Earlier this week drum ‘n’ bass innovator and Metalheadz label boss Goldie received the Pioneer Award at the prestigious Association of Independent Music (AIM) 2018 awards.
It’s the latest in a strong of awards and honours for the musician – including being made an MBE for his services to music and young people in in 2016.
After making his name in the graffiti scene, he found himself at the forefront of the scene for a rhythmically-charged new form of electronic music known as drum’n’bass.
His 1995 debut album Timeless has come to be regarded as a classic, and aside from music, he has gone on to make a name for himself as an actor (notably in the James Bond film The World Is Not Enough) and as a regular on TV, including Celebrity Big Brother, Maestro and Strictly Come Dancing.
And next week he’ll be returning to the decks as he plays an exclusive DJ set for local promoters Beats & Swing at The Wedgewood Rooms.
But when The Guide caught up with him, he was keen to talk about his new project, Subjective, a duo with fellow producer James Davidson.
Indeed, he is working in the studio with James as we chat, and occasionally finds himself distracted by an ear-catching beat.
James had previously released material on Metalheadz as one half of the act Ulterior Motive.
And it was while working with Goldie’s label and then as producer on Goldie’s 2017 album The Journey Man, that the latter thought they might be able to come up with something together.
‘We just kind of enjoy working together and there’s lots of residual ideas when we do a project.
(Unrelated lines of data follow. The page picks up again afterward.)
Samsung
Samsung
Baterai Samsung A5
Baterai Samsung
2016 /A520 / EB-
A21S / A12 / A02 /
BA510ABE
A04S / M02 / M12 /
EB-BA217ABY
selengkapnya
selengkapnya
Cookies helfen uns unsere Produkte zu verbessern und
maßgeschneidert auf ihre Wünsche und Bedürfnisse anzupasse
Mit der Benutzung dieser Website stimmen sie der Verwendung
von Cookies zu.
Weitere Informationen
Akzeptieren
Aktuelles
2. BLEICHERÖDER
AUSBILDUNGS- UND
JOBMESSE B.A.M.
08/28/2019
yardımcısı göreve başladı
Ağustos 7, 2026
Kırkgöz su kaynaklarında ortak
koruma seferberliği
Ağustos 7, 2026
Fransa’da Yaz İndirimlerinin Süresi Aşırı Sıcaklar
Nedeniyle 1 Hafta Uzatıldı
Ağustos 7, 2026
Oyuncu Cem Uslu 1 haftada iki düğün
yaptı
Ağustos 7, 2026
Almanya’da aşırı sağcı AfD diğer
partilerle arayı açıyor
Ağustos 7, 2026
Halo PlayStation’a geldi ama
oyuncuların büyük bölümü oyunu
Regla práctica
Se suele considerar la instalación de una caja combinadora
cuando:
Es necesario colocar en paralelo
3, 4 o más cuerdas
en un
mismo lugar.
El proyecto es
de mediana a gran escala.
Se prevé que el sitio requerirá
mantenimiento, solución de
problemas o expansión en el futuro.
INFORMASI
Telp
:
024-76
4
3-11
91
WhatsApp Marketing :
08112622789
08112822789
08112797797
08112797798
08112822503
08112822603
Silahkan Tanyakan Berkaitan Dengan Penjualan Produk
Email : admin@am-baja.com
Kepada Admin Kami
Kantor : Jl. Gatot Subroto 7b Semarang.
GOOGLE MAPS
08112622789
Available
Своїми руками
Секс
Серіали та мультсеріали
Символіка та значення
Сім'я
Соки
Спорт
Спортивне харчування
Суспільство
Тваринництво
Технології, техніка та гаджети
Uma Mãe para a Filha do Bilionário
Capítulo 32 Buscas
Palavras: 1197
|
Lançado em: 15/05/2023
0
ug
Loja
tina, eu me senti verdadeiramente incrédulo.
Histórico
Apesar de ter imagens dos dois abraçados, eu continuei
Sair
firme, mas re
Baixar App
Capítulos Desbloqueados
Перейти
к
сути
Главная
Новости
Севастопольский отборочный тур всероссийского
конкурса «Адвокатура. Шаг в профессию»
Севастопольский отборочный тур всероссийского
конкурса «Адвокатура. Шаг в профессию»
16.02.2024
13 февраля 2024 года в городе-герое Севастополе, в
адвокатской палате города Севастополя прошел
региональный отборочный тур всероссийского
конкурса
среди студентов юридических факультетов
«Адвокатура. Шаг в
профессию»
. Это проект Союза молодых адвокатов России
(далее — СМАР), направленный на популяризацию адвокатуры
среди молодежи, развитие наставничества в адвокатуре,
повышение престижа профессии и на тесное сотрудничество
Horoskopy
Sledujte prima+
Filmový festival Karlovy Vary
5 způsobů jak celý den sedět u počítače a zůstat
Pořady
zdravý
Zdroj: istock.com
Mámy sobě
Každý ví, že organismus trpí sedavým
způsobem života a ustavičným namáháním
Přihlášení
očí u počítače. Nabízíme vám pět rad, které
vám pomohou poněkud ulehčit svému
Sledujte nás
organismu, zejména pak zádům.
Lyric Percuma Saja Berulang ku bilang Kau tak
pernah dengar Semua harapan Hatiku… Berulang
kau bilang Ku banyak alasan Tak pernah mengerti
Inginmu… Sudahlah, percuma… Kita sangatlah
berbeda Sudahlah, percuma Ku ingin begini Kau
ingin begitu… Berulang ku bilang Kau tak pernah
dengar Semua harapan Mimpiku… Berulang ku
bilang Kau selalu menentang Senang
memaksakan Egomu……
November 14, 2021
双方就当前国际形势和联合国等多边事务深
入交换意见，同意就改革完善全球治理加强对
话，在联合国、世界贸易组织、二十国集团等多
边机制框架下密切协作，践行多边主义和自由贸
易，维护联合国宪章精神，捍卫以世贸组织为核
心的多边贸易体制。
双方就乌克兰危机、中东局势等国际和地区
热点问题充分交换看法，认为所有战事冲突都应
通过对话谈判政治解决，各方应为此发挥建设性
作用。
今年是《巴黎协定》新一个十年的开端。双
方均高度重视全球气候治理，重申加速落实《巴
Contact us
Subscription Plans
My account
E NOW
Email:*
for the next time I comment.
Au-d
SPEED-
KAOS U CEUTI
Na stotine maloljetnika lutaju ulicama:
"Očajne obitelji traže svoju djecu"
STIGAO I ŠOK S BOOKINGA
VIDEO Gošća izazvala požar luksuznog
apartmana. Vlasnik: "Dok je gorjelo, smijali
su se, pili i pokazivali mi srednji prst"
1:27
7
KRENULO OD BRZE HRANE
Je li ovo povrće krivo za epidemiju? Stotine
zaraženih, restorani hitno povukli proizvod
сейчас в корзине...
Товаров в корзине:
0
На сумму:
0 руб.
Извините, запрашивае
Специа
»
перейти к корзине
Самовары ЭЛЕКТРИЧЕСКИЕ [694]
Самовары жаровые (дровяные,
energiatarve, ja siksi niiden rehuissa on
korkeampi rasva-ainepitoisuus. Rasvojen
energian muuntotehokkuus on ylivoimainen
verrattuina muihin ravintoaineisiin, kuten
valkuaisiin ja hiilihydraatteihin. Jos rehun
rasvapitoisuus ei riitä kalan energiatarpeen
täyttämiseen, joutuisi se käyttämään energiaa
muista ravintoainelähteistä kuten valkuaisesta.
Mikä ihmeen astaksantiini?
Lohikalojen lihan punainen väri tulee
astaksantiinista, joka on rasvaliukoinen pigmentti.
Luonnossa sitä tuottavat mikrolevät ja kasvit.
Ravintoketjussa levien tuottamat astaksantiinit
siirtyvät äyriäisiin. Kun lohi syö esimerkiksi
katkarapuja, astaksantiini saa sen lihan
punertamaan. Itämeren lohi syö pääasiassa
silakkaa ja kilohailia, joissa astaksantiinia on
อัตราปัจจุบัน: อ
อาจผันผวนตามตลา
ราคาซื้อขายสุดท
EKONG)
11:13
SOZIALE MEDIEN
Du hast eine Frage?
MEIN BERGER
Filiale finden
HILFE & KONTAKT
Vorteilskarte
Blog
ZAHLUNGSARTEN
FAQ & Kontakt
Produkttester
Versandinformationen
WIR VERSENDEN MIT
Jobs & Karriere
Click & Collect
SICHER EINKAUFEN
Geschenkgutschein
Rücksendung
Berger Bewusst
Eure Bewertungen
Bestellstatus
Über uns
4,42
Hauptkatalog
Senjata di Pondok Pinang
With this we thought let’s just go with the vibe of what we’re doing.
‘There wasn’t a concept, it was more, let’s just have an idea we can kind of have fun with and follow the water, so to speak.
‘We’ve got a good sound and we’ve got good arrangement skills. James’s ear for arrangements is really something special, he’s really got that going on.’
The resulting album, Act One – Music For Inanimate Objects, is released on September 21.
‘At my age I don’t really need to make music, but I do it because I enjoy the idea of still surprising people.
‘[Act One’s lead single] Inkolelo’s a great track, but when you hear the album I think you’re going to be surprised again, it’s a really cool, really dynamic album.
‘Journey Man’s not an easy album to listen to – it’s a muso’s album, but it’s kind of more directed at people who will discover it and listen to it in 20 years.
‘Whereas with this project, we slow it down and simplify it in a way. It still has integrity and autonomy – but it’s more acceptable for people – you don’t have to struggle with the idea of listening to it - rhythmically, it’s easier to listen to.’
I used to be proving a point with music, and I don’t feel I need to do that any more. What I’m doing now is to just enjoy the music.
‘Shouldn’t music be enjoyable in the first place?’ he asks himself. ‘To me it is, but it should always be honest and emotional and the state where my life is at that time – I’ve always worn my music on my sleeve.
‘However, this project is about sharing the musical knowledge I have with someone who’s highly skilled in understanding concepts and taking them forward, and having a simpler look at things and enjoying it a lot better and having a lot of fun with it.’
He adds: ‘ I’ve always been a fighter with music and gone way ahead of the curve in a lot of respects. I’ve come from an era that’s spanned three decades from the 80’s to now, and I think I’ve always pushed a progressive drum‘n’bass, sound. But this is a refined album, one that you can really fall into, immerse yourself in, or just play in the background – and it still works.’